Many critics have called the balding, sharp-eyed minister overbearing and authoritarian. Cavallo, of course, disagrees.

"I am very straightforward, but that doesn't mean authoritarian," he said in his Buenos Aires office, next door to the presidential palace. "In any case, I would say I am a fighter."

He certainly never hesitates to fight for the free-market policies he has followed to conquer Argentina's once-rampant inflation, privatize government-run corporations, trim bloated government budgets and fuel rapid economic growth.

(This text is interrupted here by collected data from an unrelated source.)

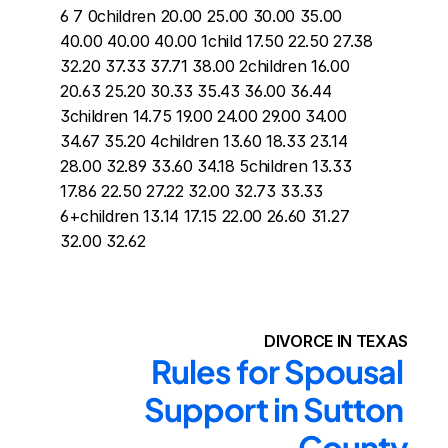
6 7 0children 20.00 25.00 30.00 35.00 
40.00 40.00 40.00 1child 17.50 22.50 27.38 
32.20 37.33 37.71 38.00 2children 16.00 
20.63 25.20 30.33 35.43 36.00 36.44 
3children 14.75 19.00 24.00 29.00 34.00 
34.67 35.20 4children 13.60 18.33 23.14 
28.00 32.89 33.60 34.18 5children 13.33 
17.86 22.50 27.22 32.00 32.73 33.33 
6+children 13.14 17.15 22.00 26.60 31.27 
32.00 32.62
DIVORCE IN TEXAS
Rules for Spousal 
Support in Sutton 
County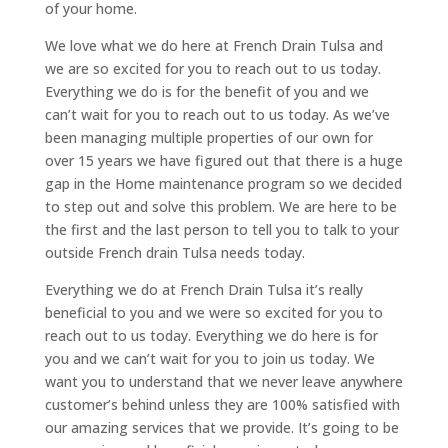
of your home.
We love what we do here at French Drain Tulsa and
we are so excited for you to reach out to us today.
Everything we do is for the benefit of you and we
can’t wait for you to reach out to us today. As we’ve
been managing multiple properties of our own for
over 15 years we have figured out that there is a huge
gap in the Home maintenance program so we decided
to step out and solve this problem. We are here to be
the first and the last person to tell you to talk to your
outside French drain Tulsa needs today.
Everything we do at French Drain Tulsa it’s really
beneficial to you and we were so excited for you to
reach out to us today. Everything we do here is for
you and we can’t wait for you to join us today. We
want you to understand that we never leave anywhere
customer’s behind unless they are 100% satisfied with
our amazing services that we provide. It’s going to be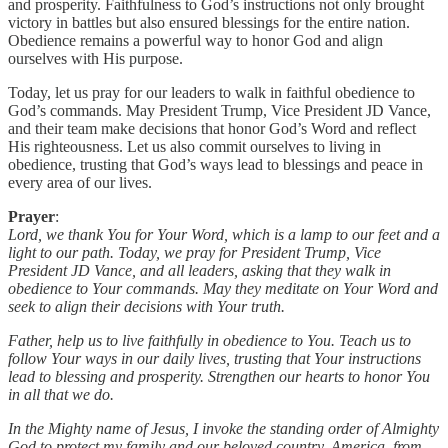
and prosperity. Faithfulness to God’s instructions not only brought
victory in battles but also ensured blessings for the entire nation.
Obedience remains a powerful way to honor God and align
ourselves with His purpose.
Today, let us pray for our leaders to walk in faithful obedience to
God’s commands. May President Trump, Vice President JD Vance,
and their team make decisions that honor God’s Word and reflect
His righteousness. Let us also commit ourselves to living in
obedience, trusting that God’s ways lead to blessings and peace in
every area of our lives.
Prayer
:
Lord, we thank You for Your Word, which is a lamp to our feet and a
light to our path. Today, we pray for President Trump, Vice
President JD Vance, and all leaders, asking that they walk in
obedience to Your commands. May they meditate on Your Word and
seek to align their decisions with Your truth.
Father, help us to live faithfully in obedience to You. Teach us to
follow Your ways in our daily lives, trusting that Your instructions
lead to blessing and prosperity. Strengthen our hearts to honor You
in all that we do.
In the Mighty name of Jesus, I invoke the standing order of Almighty
God to protect my family and our beloved country, America, from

Cavallo points out that in the past four years, the economy has expanded 32%. Inflation last year was less than 4%--the lowest in Latin America--compared to 2,300% in 1990. Among a welter of Latin American success stories in the mid-1990s, Argentina's stands out.

Cavallo laments that unemployment has risen to 14% but blames the Congress for not passing a labor reform bill to cut employers' costs and encourage more hiring.

No one doubts that the hard-charging, 48-year-old economy minister is one of President Carlos Menem's most valuable assets in his bid for reelection this May. Menem has repeatedly defended Cavallo in moments of controversy.

"Never has the Argentine Republic had a minister of economy like Domingo Cavallo," Menem told reporters last year. "There could have been an equal one, but never a better one."

Asked about Cavallo's proclivity for controversy, Menem said: "Lukewarm or cold ministers I don't need."

When Menem took office in 1989, he appointed Cavallo as foreign minister. While the Harvard-trained economist wore a diplomatic hat, the Argentine economy suffered withering bouts of super-stagflation. In early 1991, Menem switched Cavallo to the economic portfolio.

Bingo. Within months, inflation was under control and the economy was growing at a healthy rate.

Cavallo's bold "convertibility plan" essentially gives Argentina two currencies, the peso and the dollar. All pesos in circulation must be backed by dollars or other hard currency reserves, and everyone is entitled to exchange pesos for dollars at a one-to-one rate.

That, according to Cavallo, means that in Argentina there can be no sudden devaluation like the one that threw Mexico's economy into chaos in December. Although prices and unemployment have risen under the Cavallo plan, most Argentines seem content with the stability and economic expansion it has brought.

Still, there is controversy. Unions decry Cavallo's efforts to reform labor law. Farmers complain bitterly that exchange rates slash their profit margins on exports. Retired people demonstrate outside Cavallo's apartment house, protesting his refusal to raise social security pensions.

The protests hurt. He complains that the controversy upsets his parents, who live outside the capital.

"They suffer a lot," he said. "This whole thing of disputes, the criticism one receives, the attacks, the fact that on Wednesdays a group of 10 retirees and 20 cameramen go and demonstrate in front of my house--all that scares them a little."

Cavallo's mother came to Argentina with her Italian parents at age 2. His father, the son of Italian immigrants, made and sold brooms in a modest shop in the Cordoba town of San Francisco, where the future minister was born and reared.

He studied accounting at the University of Cordoba and received a doctorate in economics there in 1969. During the next six years, Cavallo taught at the university, held various provincial posts and worked as a business consultant. Then he went to the United States with a Ford Foundation fellowship for graduate economic studies at Harvard University, where he received his Ph.D. in 1977.

On returning to Cordoba in 1977, Cavallo became director of a newly created Institute for Economic Studies. The institute is part of the Mediterranean Foundation, a Cordoba think tank financed by private business.

By the early 1980s, Cavallo had built a national reputation. In 1982, while Argentina was ruled by a military regime, he served as chairman of the Central Bank for 53 days. The Argentine private sector was in crisis. Unable to pay their dollar debts, businesses and banks demanded that the government help.